Record set —
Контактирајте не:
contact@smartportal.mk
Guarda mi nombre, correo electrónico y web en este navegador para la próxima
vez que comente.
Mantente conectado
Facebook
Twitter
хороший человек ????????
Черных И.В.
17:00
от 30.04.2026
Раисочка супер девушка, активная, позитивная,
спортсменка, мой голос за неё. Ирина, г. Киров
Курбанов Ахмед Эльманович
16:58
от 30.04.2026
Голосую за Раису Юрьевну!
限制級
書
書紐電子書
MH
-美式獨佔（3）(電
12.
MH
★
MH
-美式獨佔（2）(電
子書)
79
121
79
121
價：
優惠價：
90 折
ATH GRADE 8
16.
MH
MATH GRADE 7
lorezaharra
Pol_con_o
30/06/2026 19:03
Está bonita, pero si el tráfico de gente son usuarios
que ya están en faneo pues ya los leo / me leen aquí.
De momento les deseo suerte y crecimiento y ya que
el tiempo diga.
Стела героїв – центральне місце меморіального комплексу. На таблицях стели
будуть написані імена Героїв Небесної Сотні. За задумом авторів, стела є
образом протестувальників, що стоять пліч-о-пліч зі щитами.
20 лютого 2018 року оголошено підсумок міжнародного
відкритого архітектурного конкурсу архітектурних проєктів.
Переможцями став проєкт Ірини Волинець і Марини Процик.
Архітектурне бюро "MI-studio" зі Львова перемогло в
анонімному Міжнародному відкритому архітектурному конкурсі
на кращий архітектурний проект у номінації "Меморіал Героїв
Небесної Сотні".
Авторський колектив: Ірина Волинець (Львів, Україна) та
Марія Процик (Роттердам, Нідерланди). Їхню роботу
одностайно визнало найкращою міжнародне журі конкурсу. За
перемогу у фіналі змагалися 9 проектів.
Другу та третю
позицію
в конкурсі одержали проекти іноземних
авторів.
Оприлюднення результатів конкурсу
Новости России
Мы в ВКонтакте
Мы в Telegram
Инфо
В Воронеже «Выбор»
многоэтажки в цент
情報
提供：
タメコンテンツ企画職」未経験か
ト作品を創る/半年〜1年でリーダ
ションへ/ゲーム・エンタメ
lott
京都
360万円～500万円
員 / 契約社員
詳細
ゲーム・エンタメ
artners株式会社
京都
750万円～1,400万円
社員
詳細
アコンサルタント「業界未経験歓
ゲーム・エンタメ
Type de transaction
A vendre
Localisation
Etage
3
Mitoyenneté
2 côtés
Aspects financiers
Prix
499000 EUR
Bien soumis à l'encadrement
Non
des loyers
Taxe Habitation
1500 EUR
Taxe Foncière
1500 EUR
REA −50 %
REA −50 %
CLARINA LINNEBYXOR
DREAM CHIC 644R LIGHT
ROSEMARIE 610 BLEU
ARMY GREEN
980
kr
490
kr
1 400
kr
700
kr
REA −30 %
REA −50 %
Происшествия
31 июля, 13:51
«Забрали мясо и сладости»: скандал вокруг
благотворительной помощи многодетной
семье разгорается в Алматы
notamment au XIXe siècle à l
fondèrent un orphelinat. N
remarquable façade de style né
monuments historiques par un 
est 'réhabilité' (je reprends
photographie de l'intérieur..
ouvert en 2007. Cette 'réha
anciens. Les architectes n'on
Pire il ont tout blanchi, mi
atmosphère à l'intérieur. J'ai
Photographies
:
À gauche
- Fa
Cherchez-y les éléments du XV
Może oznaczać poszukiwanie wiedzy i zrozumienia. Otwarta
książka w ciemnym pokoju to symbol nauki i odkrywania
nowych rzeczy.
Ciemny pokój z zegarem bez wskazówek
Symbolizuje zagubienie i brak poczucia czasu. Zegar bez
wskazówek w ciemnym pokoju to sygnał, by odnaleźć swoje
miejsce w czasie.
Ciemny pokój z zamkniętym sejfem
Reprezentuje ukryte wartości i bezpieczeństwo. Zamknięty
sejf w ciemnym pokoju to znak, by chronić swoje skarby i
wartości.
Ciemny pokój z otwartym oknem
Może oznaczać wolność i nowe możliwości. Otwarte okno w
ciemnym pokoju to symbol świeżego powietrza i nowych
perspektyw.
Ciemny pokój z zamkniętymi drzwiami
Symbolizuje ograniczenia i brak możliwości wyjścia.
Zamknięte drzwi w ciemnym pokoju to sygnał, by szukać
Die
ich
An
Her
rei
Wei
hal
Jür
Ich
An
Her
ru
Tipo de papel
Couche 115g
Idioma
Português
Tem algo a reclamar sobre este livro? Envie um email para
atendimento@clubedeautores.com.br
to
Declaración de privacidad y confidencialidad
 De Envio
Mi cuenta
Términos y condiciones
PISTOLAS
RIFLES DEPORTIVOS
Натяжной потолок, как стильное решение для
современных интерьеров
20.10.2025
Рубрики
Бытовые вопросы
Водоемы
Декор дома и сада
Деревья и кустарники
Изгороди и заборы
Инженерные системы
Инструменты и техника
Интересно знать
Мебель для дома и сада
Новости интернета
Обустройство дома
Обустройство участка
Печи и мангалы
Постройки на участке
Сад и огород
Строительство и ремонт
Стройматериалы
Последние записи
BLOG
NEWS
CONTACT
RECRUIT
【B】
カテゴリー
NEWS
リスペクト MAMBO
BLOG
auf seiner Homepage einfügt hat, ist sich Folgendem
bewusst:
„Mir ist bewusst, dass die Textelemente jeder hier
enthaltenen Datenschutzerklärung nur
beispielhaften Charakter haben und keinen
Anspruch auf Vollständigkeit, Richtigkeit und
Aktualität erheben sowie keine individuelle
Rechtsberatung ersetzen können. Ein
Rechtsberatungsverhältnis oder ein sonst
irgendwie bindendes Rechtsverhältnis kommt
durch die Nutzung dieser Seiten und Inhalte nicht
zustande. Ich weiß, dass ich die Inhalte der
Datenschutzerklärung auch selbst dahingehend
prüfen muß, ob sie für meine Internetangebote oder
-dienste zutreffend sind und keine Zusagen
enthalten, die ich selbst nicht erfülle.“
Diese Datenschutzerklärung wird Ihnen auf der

To do — Scan the records above for the word "bewusst". Show each line in which it appears.

Expected output —
bewusst:
„Mir ist bewusst, dass die Textelemente jeder hier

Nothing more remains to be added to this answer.